_WHAT TO DO_: Report each line from the records where the string "PLANE" turns up.
*** STUDY MATERIAL Section Begins ***
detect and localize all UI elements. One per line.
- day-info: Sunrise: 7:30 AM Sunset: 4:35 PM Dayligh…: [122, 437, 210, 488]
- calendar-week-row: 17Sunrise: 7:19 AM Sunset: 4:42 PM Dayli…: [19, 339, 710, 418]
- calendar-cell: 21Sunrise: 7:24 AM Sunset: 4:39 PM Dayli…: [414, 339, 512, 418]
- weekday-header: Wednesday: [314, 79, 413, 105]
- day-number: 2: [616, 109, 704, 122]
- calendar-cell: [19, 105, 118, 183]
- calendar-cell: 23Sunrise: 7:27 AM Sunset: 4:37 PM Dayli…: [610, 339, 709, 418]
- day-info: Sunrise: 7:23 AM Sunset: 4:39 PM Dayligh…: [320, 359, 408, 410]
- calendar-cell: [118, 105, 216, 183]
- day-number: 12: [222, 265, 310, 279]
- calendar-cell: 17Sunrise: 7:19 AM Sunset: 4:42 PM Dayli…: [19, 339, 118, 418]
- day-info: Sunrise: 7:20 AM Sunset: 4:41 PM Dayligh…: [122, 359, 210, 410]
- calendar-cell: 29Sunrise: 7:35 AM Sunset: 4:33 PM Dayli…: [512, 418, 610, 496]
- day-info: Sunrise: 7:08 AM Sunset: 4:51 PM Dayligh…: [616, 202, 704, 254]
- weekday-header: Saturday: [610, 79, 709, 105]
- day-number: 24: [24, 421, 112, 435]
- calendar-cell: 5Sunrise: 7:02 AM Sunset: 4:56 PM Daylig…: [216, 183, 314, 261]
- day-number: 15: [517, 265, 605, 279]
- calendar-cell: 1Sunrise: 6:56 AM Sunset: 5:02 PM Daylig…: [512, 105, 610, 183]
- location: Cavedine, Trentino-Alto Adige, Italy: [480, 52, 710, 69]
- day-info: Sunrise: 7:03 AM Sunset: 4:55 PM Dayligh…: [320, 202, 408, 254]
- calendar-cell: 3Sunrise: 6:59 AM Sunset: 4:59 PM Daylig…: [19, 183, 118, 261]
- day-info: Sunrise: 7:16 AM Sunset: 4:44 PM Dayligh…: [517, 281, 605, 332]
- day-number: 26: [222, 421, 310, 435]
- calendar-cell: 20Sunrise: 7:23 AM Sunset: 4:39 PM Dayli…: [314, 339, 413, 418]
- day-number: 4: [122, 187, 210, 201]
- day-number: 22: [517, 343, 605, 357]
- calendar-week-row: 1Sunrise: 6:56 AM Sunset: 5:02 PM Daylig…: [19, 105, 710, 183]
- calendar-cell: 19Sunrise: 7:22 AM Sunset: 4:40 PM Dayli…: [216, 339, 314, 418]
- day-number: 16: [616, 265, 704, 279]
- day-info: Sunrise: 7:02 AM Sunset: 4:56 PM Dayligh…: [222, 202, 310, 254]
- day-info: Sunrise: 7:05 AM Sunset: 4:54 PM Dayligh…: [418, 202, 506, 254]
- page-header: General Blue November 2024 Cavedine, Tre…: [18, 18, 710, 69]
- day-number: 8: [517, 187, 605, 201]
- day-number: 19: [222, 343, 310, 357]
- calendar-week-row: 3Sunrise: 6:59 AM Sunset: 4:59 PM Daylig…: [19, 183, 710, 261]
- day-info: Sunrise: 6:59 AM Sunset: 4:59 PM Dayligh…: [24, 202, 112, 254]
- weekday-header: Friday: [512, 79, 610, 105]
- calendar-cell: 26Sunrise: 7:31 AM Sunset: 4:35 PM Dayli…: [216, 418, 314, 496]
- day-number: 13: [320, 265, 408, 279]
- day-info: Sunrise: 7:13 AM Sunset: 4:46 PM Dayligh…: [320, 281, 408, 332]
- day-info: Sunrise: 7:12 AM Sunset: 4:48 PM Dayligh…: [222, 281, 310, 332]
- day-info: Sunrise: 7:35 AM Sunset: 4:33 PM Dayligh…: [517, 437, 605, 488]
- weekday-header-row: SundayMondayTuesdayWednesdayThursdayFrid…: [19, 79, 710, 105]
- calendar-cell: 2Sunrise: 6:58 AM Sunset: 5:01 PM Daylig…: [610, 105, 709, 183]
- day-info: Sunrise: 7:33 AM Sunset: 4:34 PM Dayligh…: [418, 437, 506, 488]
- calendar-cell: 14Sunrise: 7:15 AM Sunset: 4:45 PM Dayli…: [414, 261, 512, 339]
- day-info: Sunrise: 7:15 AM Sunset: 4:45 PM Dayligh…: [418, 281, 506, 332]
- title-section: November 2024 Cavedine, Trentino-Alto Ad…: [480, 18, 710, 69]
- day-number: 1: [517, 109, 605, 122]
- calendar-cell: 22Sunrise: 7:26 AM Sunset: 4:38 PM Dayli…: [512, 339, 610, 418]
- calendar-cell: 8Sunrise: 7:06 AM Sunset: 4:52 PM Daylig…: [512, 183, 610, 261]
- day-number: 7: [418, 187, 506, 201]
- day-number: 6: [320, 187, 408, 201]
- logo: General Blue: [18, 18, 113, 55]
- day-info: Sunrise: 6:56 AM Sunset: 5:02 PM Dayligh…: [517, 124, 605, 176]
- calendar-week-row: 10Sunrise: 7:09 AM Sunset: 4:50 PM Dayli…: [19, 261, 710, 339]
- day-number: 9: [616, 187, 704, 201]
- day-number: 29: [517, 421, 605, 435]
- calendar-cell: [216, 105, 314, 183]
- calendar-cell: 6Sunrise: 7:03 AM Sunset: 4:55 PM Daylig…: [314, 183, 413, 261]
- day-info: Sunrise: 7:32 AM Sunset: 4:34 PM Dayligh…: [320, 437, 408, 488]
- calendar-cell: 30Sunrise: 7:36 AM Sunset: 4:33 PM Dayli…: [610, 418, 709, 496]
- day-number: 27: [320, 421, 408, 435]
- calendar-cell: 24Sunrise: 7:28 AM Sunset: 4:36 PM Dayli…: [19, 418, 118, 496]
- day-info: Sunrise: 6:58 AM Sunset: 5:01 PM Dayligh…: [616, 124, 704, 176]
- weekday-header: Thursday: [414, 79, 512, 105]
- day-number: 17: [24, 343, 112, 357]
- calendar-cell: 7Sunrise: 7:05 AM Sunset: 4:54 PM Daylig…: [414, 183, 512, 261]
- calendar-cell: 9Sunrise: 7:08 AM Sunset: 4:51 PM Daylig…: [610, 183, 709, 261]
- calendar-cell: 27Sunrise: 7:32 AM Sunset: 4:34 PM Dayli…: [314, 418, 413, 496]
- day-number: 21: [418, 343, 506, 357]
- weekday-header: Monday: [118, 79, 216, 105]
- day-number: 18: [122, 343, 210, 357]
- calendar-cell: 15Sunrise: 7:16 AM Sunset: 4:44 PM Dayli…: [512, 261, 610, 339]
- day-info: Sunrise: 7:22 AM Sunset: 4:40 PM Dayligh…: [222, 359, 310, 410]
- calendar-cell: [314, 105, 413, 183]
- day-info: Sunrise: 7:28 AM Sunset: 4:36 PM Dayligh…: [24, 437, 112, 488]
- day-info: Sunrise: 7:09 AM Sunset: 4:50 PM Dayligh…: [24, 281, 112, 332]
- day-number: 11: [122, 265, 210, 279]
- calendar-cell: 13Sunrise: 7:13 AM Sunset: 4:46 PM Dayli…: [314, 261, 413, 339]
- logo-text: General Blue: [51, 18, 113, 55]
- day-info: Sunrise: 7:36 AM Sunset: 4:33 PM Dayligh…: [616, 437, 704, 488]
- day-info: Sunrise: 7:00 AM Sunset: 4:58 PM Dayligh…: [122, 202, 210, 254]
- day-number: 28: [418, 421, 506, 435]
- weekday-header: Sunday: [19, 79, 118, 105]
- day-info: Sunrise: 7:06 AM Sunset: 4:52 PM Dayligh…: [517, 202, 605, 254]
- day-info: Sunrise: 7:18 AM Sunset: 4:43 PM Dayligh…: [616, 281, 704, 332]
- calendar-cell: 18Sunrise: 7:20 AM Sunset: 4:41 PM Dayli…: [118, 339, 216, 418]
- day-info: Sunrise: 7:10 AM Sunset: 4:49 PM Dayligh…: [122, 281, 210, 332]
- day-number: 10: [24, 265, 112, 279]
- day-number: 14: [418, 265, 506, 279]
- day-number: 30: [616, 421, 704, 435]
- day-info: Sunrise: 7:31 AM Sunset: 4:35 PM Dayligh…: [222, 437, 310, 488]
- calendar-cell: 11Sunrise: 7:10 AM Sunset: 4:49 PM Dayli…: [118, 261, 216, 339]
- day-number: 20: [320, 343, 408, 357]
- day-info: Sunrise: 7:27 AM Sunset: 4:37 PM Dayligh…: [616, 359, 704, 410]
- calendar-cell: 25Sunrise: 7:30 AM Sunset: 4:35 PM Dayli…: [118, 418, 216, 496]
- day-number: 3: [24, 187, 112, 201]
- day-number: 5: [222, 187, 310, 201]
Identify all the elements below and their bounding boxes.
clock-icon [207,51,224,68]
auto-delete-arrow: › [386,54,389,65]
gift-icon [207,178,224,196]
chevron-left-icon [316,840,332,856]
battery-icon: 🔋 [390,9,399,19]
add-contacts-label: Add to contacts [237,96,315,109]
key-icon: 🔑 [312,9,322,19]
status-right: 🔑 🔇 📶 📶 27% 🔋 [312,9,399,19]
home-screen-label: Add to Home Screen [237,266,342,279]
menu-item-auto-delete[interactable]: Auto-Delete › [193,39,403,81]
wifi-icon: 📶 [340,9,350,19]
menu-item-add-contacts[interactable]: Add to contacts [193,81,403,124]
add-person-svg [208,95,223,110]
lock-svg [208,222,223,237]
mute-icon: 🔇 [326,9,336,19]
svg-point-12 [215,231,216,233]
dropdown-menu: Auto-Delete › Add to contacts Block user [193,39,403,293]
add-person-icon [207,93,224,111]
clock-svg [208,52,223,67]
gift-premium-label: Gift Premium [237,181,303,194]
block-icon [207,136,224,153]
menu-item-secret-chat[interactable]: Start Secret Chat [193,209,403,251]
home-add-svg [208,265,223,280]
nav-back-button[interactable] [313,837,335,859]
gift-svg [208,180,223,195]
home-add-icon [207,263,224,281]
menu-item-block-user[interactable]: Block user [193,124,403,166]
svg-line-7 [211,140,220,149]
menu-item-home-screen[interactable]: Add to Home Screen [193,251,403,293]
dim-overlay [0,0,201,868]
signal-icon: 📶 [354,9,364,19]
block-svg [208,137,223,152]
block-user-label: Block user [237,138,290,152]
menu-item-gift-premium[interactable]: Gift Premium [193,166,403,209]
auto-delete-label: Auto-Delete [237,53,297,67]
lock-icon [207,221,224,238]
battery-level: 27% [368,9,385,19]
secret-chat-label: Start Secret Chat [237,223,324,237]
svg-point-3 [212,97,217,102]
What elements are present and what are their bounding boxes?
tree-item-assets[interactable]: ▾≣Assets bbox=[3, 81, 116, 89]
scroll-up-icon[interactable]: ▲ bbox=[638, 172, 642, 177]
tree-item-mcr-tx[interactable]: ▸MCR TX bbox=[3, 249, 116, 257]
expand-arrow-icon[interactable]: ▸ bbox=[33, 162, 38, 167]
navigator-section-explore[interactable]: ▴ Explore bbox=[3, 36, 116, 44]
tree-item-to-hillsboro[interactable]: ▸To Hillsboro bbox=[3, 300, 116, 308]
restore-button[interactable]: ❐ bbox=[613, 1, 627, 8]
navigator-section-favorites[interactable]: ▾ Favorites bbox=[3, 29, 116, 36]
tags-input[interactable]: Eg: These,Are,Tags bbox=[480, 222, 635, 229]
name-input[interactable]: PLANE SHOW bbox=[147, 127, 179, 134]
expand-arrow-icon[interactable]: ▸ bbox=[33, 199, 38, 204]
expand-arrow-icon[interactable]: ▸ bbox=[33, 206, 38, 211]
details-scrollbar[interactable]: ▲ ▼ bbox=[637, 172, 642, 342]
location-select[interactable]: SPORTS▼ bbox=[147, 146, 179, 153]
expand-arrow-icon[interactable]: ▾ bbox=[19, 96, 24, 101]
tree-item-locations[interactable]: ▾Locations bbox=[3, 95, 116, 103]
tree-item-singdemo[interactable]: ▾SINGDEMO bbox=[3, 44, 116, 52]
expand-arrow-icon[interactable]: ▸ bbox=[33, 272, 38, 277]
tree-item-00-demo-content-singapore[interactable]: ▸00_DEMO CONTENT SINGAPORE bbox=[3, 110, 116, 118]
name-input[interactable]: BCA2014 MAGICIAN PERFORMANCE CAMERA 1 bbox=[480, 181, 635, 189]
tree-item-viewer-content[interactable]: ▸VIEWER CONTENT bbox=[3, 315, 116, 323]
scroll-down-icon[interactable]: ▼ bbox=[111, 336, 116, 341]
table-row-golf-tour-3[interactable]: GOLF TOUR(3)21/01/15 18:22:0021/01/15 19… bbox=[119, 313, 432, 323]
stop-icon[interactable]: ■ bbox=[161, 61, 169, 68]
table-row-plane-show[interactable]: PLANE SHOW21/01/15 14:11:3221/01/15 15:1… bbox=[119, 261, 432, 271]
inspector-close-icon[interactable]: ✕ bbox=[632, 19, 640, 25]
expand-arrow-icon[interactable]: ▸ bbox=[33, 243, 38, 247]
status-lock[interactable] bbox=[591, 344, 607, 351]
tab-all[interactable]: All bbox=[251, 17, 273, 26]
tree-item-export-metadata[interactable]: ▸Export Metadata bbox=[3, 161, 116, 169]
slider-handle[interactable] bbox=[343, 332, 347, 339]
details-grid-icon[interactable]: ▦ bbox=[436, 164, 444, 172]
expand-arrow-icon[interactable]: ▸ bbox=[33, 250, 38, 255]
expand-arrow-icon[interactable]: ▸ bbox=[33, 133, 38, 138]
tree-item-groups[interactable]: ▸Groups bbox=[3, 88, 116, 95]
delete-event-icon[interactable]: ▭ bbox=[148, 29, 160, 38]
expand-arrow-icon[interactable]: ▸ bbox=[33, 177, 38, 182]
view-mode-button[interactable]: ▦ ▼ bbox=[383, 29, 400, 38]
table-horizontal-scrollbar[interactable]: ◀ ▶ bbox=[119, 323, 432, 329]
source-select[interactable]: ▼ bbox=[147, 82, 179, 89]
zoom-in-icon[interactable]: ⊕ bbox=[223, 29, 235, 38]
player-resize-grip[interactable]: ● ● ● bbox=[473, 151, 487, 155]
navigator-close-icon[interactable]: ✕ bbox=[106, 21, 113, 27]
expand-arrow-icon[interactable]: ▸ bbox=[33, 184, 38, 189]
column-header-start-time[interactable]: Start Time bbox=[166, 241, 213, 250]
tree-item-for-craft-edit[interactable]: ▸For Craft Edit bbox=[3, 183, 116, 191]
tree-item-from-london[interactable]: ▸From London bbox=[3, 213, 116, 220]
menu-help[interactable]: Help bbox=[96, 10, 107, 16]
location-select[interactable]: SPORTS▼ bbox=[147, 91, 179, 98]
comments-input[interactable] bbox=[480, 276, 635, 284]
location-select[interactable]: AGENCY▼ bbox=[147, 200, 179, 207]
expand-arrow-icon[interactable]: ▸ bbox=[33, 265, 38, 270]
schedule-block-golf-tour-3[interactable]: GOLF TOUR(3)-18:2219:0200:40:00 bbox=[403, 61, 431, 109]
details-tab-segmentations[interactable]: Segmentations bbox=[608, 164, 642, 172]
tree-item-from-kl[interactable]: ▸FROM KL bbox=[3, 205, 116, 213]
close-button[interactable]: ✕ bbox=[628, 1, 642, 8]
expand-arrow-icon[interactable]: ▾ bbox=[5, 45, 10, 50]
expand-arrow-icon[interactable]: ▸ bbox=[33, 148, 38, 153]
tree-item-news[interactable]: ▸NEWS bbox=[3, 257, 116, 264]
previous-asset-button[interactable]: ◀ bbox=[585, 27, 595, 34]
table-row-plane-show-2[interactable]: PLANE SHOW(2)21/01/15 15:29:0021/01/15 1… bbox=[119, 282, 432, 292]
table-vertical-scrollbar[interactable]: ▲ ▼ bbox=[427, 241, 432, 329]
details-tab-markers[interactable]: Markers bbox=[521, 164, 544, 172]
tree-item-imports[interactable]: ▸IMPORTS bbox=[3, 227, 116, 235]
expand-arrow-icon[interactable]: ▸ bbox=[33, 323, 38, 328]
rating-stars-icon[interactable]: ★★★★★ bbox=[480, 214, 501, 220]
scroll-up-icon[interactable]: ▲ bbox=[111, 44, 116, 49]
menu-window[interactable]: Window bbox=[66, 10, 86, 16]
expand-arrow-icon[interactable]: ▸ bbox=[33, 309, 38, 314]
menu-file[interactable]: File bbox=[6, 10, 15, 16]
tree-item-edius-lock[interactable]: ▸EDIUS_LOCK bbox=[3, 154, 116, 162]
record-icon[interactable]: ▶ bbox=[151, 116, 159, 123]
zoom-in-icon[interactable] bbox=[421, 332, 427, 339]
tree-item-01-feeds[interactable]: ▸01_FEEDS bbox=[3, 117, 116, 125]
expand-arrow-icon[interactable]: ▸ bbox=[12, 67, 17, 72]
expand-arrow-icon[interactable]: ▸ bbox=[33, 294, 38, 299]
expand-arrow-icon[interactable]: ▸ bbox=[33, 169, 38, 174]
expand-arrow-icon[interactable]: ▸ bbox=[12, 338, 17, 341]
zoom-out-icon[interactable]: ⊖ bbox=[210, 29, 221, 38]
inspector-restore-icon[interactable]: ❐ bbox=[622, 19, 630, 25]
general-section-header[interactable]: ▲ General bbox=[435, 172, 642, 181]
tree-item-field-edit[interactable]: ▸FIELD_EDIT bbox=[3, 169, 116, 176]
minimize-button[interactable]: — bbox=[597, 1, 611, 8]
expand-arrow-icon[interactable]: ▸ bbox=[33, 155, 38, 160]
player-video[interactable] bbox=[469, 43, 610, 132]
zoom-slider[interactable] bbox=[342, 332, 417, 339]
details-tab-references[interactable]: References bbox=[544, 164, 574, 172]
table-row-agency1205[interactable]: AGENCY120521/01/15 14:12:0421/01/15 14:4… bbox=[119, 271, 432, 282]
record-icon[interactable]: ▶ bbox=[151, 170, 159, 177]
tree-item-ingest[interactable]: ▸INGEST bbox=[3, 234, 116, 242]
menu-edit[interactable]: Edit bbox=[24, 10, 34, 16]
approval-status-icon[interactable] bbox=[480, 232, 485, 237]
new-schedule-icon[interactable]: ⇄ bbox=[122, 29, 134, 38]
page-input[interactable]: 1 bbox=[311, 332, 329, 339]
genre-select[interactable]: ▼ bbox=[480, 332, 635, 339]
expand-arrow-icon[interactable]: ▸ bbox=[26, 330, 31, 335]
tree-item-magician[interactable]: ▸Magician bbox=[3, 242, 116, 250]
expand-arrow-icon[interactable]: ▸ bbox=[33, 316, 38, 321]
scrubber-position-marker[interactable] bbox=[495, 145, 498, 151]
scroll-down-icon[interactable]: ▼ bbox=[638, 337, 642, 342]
*** STUDY MATERIAL Section Ends ***
_WRITTEN RESPONSE_:
name-input[interactable]: PLANE SHOW bbox=[147, 127, 179, 134]
table-row-plane-show[interactable]: PLANE SHOW21/01/15 14:11:3221/01/15 15:1… bbox=[119, 261, 432, 271]
table-row-plane-show-2[interactable]: PLANE SHOW(2)21/01/15 15:29:0021/01/15 1… bbox=[119, 282, 432, 292]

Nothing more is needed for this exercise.